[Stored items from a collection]
------------------------------------

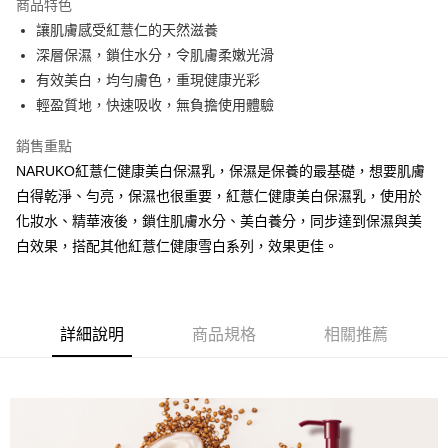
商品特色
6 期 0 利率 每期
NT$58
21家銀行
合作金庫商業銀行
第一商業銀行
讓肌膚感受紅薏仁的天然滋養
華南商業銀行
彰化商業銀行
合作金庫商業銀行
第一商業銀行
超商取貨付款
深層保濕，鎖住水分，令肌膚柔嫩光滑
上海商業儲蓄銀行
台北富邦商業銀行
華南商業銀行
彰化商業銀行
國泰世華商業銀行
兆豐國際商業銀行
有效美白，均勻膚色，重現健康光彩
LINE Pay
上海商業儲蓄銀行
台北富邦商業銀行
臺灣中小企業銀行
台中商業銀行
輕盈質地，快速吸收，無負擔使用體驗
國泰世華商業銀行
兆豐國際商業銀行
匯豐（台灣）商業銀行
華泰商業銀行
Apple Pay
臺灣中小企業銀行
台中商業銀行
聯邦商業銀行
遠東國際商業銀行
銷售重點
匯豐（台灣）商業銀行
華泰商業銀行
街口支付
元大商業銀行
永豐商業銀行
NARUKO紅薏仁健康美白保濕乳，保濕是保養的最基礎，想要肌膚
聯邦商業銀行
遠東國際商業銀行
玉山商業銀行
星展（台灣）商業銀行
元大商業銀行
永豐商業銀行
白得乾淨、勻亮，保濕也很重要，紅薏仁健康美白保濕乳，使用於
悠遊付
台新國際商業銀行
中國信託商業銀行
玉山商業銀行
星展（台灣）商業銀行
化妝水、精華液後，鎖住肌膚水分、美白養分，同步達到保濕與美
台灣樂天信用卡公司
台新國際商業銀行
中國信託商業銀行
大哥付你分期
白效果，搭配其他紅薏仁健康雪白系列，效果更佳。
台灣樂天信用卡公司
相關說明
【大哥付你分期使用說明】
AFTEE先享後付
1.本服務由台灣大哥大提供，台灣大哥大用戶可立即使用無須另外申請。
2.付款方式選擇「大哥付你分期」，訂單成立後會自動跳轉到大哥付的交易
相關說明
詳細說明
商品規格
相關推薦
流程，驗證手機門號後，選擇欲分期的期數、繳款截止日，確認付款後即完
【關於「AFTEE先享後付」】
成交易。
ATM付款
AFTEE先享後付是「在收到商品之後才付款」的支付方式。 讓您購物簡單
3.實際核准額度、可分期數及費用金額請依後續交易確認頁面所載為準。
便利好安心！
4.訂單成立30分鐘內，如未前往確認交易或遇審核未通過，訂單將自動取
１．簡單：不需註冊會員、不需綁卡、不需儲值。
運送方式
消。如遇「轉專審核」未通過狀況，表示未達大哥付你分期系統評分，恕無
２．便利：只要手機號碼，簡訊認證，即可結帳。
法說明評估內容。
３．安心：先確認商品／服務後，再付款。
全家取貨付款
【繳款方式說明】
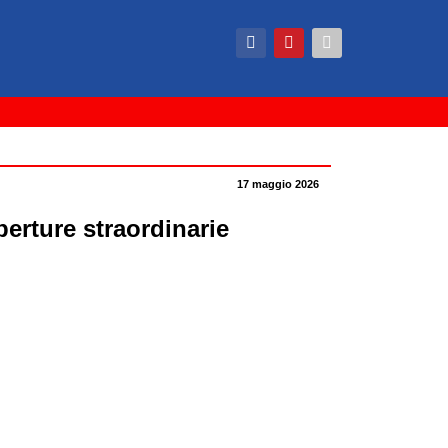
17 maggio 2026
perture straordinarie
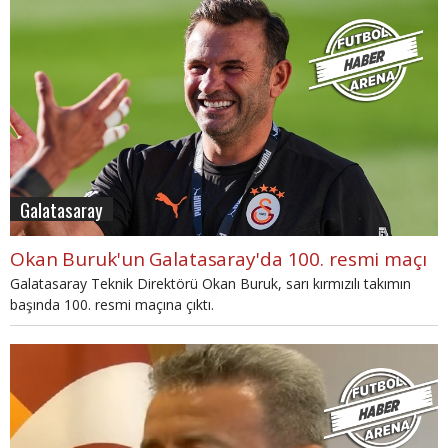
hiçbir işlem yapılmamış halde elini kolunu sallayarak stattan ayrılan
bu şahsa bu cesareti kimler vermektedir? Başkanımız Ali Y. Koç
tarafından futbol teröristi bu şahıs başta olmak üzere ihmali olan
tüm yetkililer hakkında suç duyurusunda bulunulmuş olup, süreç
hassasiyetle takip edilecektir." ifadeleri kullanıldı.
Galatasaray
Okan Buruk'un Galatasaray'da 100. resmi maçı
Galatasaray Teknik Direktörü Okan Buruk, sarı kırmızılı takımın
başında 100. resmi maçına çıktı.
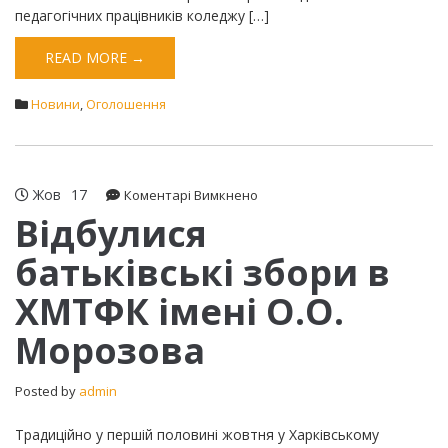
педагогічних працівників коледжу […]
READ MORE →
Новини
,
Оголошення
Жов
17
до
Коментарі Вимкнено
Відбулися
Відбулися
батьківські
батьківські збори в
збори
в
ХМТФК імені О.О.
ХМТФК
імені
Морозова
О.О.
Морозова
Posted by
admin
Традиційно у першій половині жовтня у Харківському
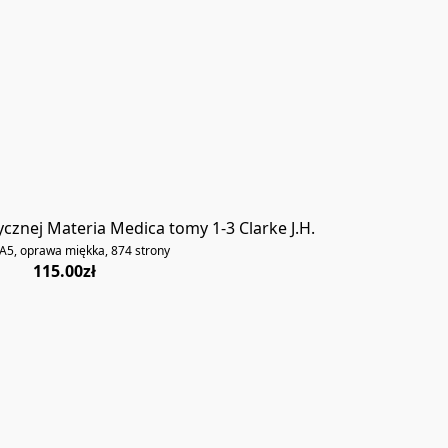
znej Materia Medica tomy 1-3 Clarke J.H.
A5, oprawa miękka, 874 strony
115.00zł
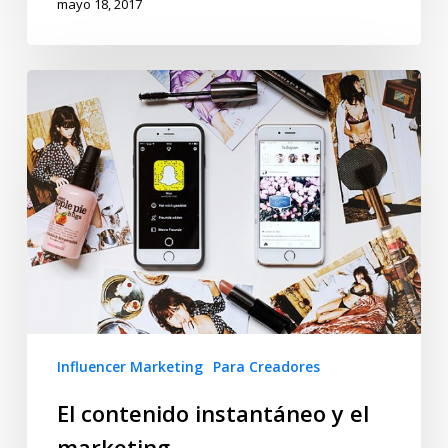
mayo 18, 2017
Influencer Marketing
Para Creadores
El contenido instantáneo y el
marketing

------------------------------------

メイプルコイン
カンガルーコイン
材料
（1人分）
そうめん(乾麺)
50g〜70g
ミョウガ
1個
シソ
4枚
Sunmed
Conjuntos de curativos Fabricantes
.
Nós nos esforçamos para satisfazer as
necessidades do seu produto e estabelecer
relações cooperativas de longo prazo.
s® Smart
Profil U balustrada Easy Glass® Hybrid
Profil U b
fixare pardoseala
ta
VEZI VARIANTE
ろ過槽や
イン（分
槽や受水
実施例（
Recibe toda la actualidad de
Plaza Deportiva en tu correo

------------------------------------

◆ Your assignment ◆
If a line in the records above has the word "resmi", copy it.

◆ Response ◆
Okan Buruk'un Galatasaray'da 100. resmi maçı
başında 100. resmi maçına çıktı.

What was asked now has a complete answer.